THE FACE IN THE WATCH.
At lunch Carson was strangely silent and abstracted. The raillery of his friends failed to awaken him into anything like liveliness. He smiled a bit at their jokes and chaffing, but any one could see those smiles were forced.
"I should say it was high time you got away from the wild and woolly West!" cried Jack Diamond. "I've heard that loneliness on the ocean or the plains makes a man gloomy, and, by Jove! I believe it's true."
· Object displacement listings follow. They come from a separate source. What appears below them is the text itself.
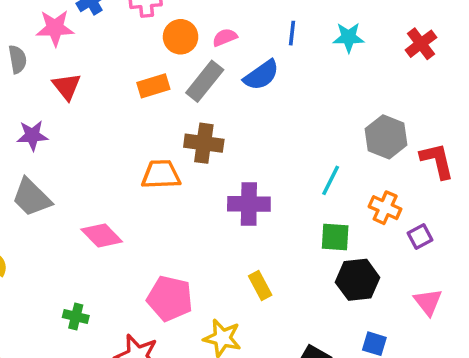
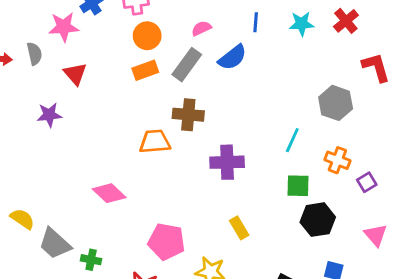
orange circle: (181, 37) -> (147, 36), moved
red cross: (421, 44) -> (346, 21), moved
red L-shape: (437, 161) -> (376, 67), moved
gray trapezoid: (31, 197) -> (55, 244), moved

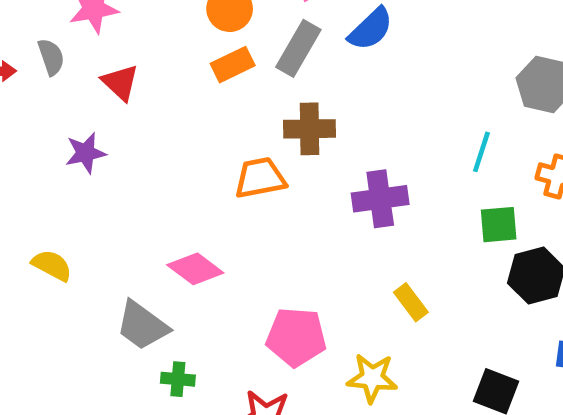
yellow semicircle: (22, 219) -> (52, 265), moved
gray trapezoid: (55, 244) -> (142, 326), moved

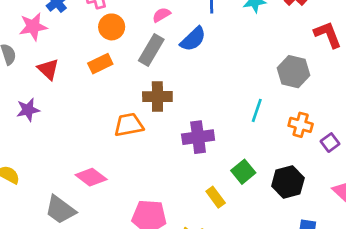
orange rectangle: (233, 65) -> (100, 64), moved
green square: (499, 225) -> (243, 172), moved, turned -35

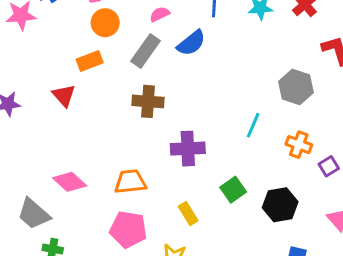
red triangle: (48, 69) -> (64, 95), moved
orange trapezoid: (129, 125) -> (130, 182), moved
yellow rectangle: (216, 197) -> (188, 214), moved

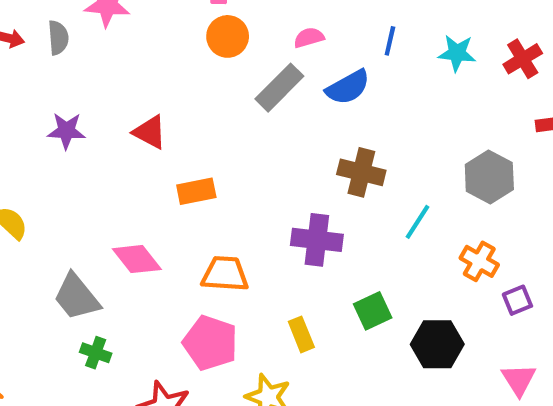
orange rectangle: (90, 61) -> (196, 191), moved
red triangle: (64, 95) -> (150, 132), turned -30
brown cross: (148, 101) -> (361, 172), moved

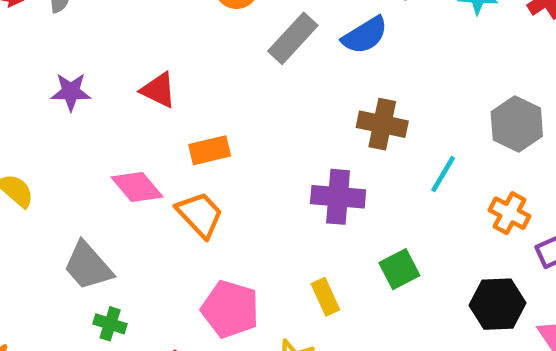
pink diamond: (137, 259) -> (137, 187), moved
orange trapezoid: (225, 274) -> (200, 215), moved, turned 45
black hexagon: (437, 344) -> (497, 304), moved

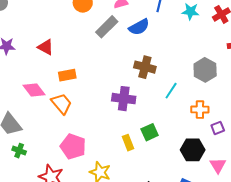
orange cross: (509, 213) -> (200, 110), turned -30
yellow rectangle: (325, 297) -> (128, 143), moved

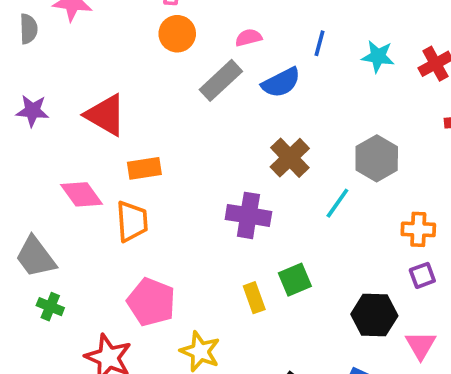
red triangle: (46, 47) -> (106, 115), size x1.4
brown cross: (145, 67) -> (290, 158), turned 30
gray hexagon: (205, 70) -> (377, 158), moved
orange trapezoid: (62, 104) -> (132, 221), turned 35
orange cross: (200, 110) -> (418, 229), moved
"Cowboys and cattlemen are not gloomy," returned Carson. "As a rule, they're a jovial, good-natured set, who thoroughly enjoy a joke or a bit of humor. It's not loneliness on the plains that affects me, if there's anything the matter with me."
"Anything the matter with you?" rumbled Browning. "Why, in the old days you were always light-hearted. This is the first time I've ever seen a depressed mug on you."
"Let me alone, and I presume I'll come out of it," said the young Westerner. "I'm sorry if I'm casting a shadow on an otherwise happy gathering. I didn't mean to."
"Oh, you're all right, Carson. I should say your liver might be out of kilter. You need something to stir it up."
"If there's anything that will stir up a man's liver more than a hundred-mile jaunt on horseback, I'd like to know what it is. I've been taking plenty such jaunts this spring. Although I haven't been at the ranch for a month, I was there when the snow came off, and rode the range with the rest of the boys to find out how our cows had come through the winter."
"Don't suppose you've been troubled any more by cattle thieves since the demise of that fake Laramie Dave?" questioned Merriwell.
"No, we put an end to the business in our parts. We had you to thank for it. You were the one who discovered how our brand of the B. S. was being turned into the Flying Dollars brand. You stopped cattle stealing in the Big Sandy region."